● **What is required**
A letter-for-letter copy of the listing is required, with no pictures in it.
********
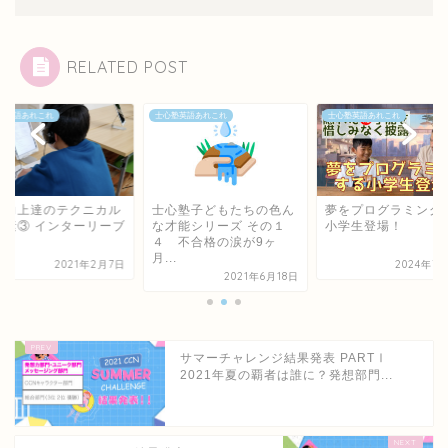
RELATED POST
塾英語あれこれ
士心塾英語あれこれ
士心塾英語あれこれ
語力上達のテクニカル
士心塾子どもたちの色ん
夢をプログラミング
要素③ インターリーブ
な才能シリーズ その１
小学生登場！
習
４ 不合格の涙が9ヶ
月...
2021年2月7日
2024年7
2021年6月18日
サマーチャレンジ結果発表 PARTⅠ
2021年夏の覇者は誰に？発想部門...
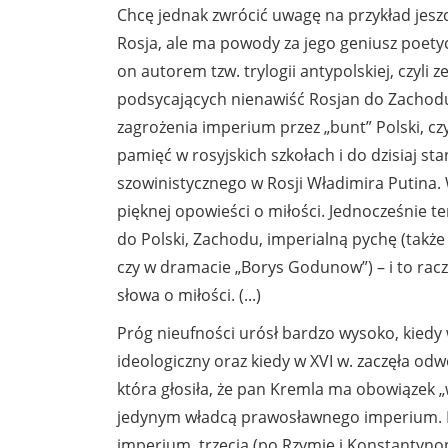
Chcę jednak zwrócić uwagę na przykład jesz
Rosja, ale ma powody za jego geniusz poetyc
on autorem tzw. trylogii antypolskiej, czyli 
podsycających nienawiść Rosjan do Zachodu, 
zagrożenia imperium przez „bunt” Polski, cz
pamięć w rosyjskich szkołach i do dzisiaj 
szowinistycznego w Rosji Władimira Putina.
pięknej opowieści o miłości. Jednocześnie t
do Polski, Zachodu, imperialną pychę (także
czy w dramacie „Borys Godunow”) – i to racze
słowa o miłości. (...)
Próg nieufności urósł bardzo wysoko, kiedy 
ideologiczny oraz kiedy w XVI w. zaczęła od
która głosiła, że pan Kremla ma obowiązek „
jedynym władcą prawosławnego imperium. M
imperium, trzecią (po Rzymie i Konstantyno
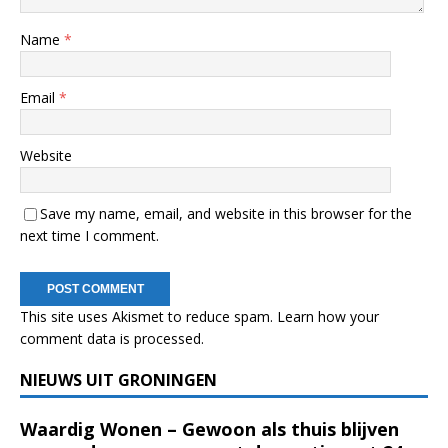
Name
*
Email
*
Website
Save my name, email, and website in this browser for the
next time I comment.
This site uses Akismet to reduce spam.
Learn how your
comment data is processed.
NIEUWS UIT GRONINGEN
Waardig Wonen – Gewoon als thuis blijven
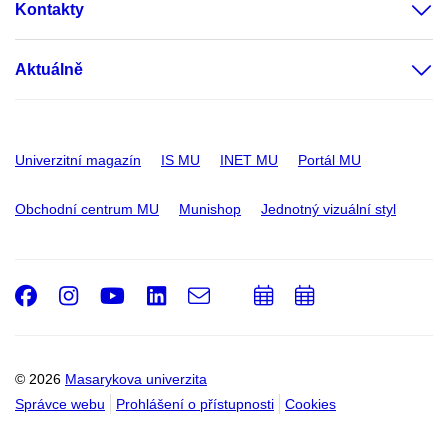
Kontakty
Aktuálně
Univerzitní magazín
IS MU
INET MU
Portál MU
Obchodní centrum MU
Munishop
Jednotný vizuální styl
Facebook
Instagram
Youtube
LinkedIn
e-
Přidat
Přidat
Email
mail
do
do
kalendáře
kalendáře
© 2026
Masarykova univerzita
Správce webu
Prohlášení o přístupnosti
Cookies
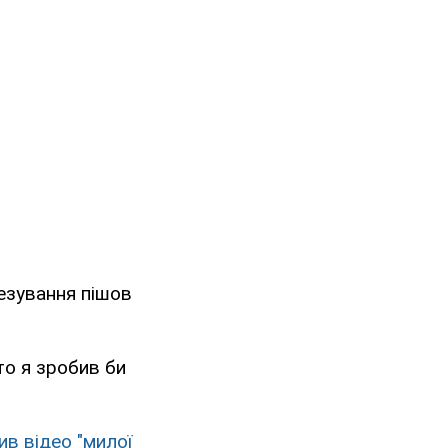
тезування пішов
 то я зробив би
ив відео "милої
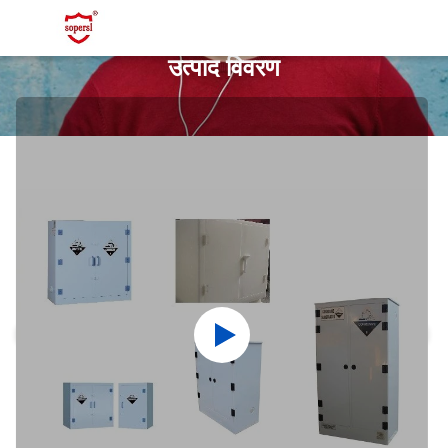
उत्पाद विवरण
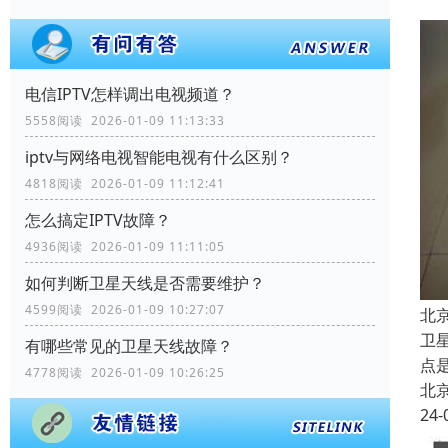
电信IPTV怎样调出电视频道？
5558阅读 2026-01-09 11:13:33
iptv与网络电视智能电视有什么区别？
4818阅读 2026-01-09 11:12:41
怎么搞定IPTV故障？
4936阅读 2026-01-09 11:11:05
如何判断卫星天线是否需要维护？
4599阅读 2026-01-09 10:27:07
北
卫
有哪些常见的卫星天线故障？
点
4778阅读 2026-01-09 10:26:25
北
24-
********
● **Task answer**
RELATED POST
塾英語あれこれ
士心塾英語あれこれ
士心塾英語あれこれ
語力上達のテクニカル
士心塾子どもたちの色ん
夢をプログラミング
要素③ インターリーブ
な才能シリーズ その１
小学生登場！
習
４ 不合格の涙が9ヶ
月...
2021年2月7日
2024年7
2021年6月18日
サマーチャレンジ結果発表 PARTⅠ
2021年夏の覇者は誰に？発想部門...
Chcę jednak zwrócić uwagę na przykład jesz
Rosja, ale ma powody za jego geniusz poetyc
on autorem tzw. trylogii antypolskiej, czyli 
podsycających nienawiść Rosjan do Zachodu, 
zagrożenia imperium przez „bunt” Polski, cz
pamięć w rosyjskich szkołach i do dzisiaj 
szowinistycznego w Rosji Władimira Putina.
pięknej opowieści o miłości. Jednocześnie t
do Polski, Zachodu, imperialną pychę (także
czy w dramacie „Borys Godunow”) – i to racze
słowa o miłości. (...)
Próg nieufności urósł bardzo wysoko, kiedy 
ideologiczny oraz kiedy w XVI w. zaczęła od
która głosiła, że pan Kremla ma obowiązek „
jedynym władcą prawosławnego imperium. M
imperium, trzecią (po Rzymie i Konstantyno
Name
*
Email
*
Website
Save my name, email, and website in this browser for the
next time I comment.
This site uses Akismet to reduce spam.
Learn how your
comment data is processed.
NIEUWS UIT GRONINGEN
Waardig Wonen – Gewoon als thuis blijven
Kontakty
Aktuálně
Univerzitní magazín
IS MU
INET MU
Portál MU
Obchodní centrum MU
Munishop
Jednotný vizuální styl
Facebook
Instagram
Youtube
LinkedIn
e-
Přidat
Přidat
Email
mail
do
do
kalendáře
kalendáře
© 2026
Masarykova univerzita
Správce webu
Prohlášení o přístupnosti
Cookies
тезування пішов
 то я зробив би
ив відео "милої
उत्पाद विवरण
电信IPTV怎样调出电视频道？
5558阅读 2026-01-09 11:13:33
iptv与网络电视智能电视有什么区别？
4818阅读 2026-01-09 11:12:41
怎么搞定IPTV故障？
4936阅读 2026-01-09 11:11:05
如何判断卫星天线是否需要维护？
4599阅读 2026-01-09 10:27:07
北
卫
有哪些常见的卫星天线故障？
点
4778阅读 2026-01-09 10:26:25
北
24-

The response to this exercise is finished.